3. Parametri comparabili ed espulsioni
Dilagano adesso post in cui viene confrontata l’esigua decina di “mele marce” (14) con “gli altri”: con i 575 indagati del PD ad esempio (riflessione proposta da la Taverna, nomen omen). Sembrerebbe inutile sottolineare, ma in Italia non è mai così, che si mischiano cavoli e capre: Taverna propone un numero complessivo di indagati del partito, ammesso sia quello (complesso verificarlo), che tiene conto di parlamentari e amministratori di ogni ordine e livello. Mentre nel caso dei 5 stelle conta soltanto le “mele marce” di questa storia. Sarebbe inutile, adesso sì, indurre a riflettere che da un lato si contano parlamentari e dall’altro l’insieme totale degli esponenti indagati, amministratori comunali compresi. E sarebbe del tutto impossibile richiedere, se di confronto reale volessimo parlare, provare a proporzionare le cifre con il numero di realtà amministrate, per ottenere un presunto “indice di indagabilità”: indagati / n° enti amministrati. Il risultato sorprenderebbe tanti. Su 17 comuni amministrati dai 5 Stelle, ben un terzo di queste realtà è interessato da vicende contorte e amministratori indagati. Che è una media altissima, superiore a quella di Forza Italia, UDC e PD. E lo stesso con le “espulsioni” (ricordate “noi li espelliamo, da voi fanno carriera”?): il terribile PD ne espelle spesso, in occasione di condanne o anche solo di comportamenti o uscite mediatiche che lo imbarazzano. Oltre che per motivi politici. Anzi, per anni il M5S ha additato il PD nel senso opposto: molti di voi ricorderanno la lista che denunciava quasi 600 espulsioni in un anno del PD, mai discusse con la base e tante, tra queste, per valutazioni conseguenti a procedimenti giudiziari.

4. Il microcredito. Davvero micro.
La disinformazione è totale, ma funzionale.

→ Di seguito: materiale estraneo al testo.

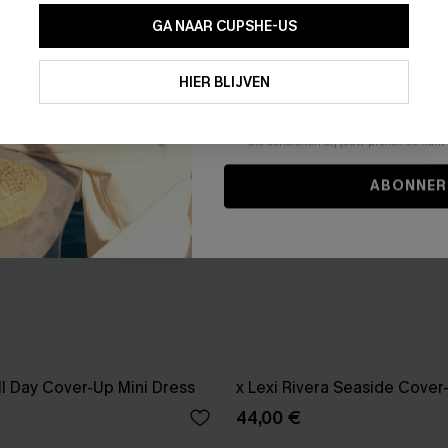
GA NAAR CUPSHE-US
Door je contactgegevens in te vullen e
je akkoord met onze
Algemene Voorw
HIER BLIJVEN
stemt er tevens mee in om herhaalde
en gepersonaliseerde marketingbericht
winkelwagen) en e-mails van Cupshe 
niet vereist voor een aankoop. We kunn
informatie gebruiken om producten e
die aansluiten bij jouw profiel. Je ku
ABONNER
l Day Cover-Up Mini Dress
x Lexi Rivera Seaside Cover
44,00 €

Il microcredito è uno strumento disciplinato in Italia nel 2010 – ben prima della notorietà regalatagli dai 5 stelle – mentre il fondo a cui il movimento destina i soldi (chiaramente non i bonifici-boomerang) è il “fondo di garanzia” (fondato dal governo Prodi) e che – dispiace dirlo – è qualcosa che garantisce soprattutto le banche, nei loro rapporti con le PMI. Esiste e si rende utile, a disposizione delle imprese nelle aree svantaggiate del Paese, piuttosto a prescindere dal benemerito contributo dei pentastellati. 22 / 23 milioni la cifra devoluta in questi anni dai 5 stelle? Posto che costituirebbe meno dello 0,2% delle risorse movimentate, si legge che tale importo avrebbe consentito di “avviare / risollevare” 7 mila imprese. Buona cosa, ma facendo due conti viene fuori una media di 3.285 € ad impresa, che non sembra essere una garanzia così determinante per nessuna banca o salvifica per nessun tipo di attività. Qualcosa non torna. Anzi, il quadro diventa sempre più chiaro: le 1600 / 1700 € mensili potrebbero essere innanzitutto un ottimo investimento di marketing? Del resto, costa al politico meno di tante altre modalità pubblicitarie ed ha un messaggio molto più forte ed efficace. Specie considerato che sui reali importi non entra nel merito neppure l’1% del popolo, e resta ai più “il dimezzamento” dello stipendio.
Parentesi: Di Maio & Co. hanno votato contro l’allargamento di quel fondo del Mise su cui versano i soldi.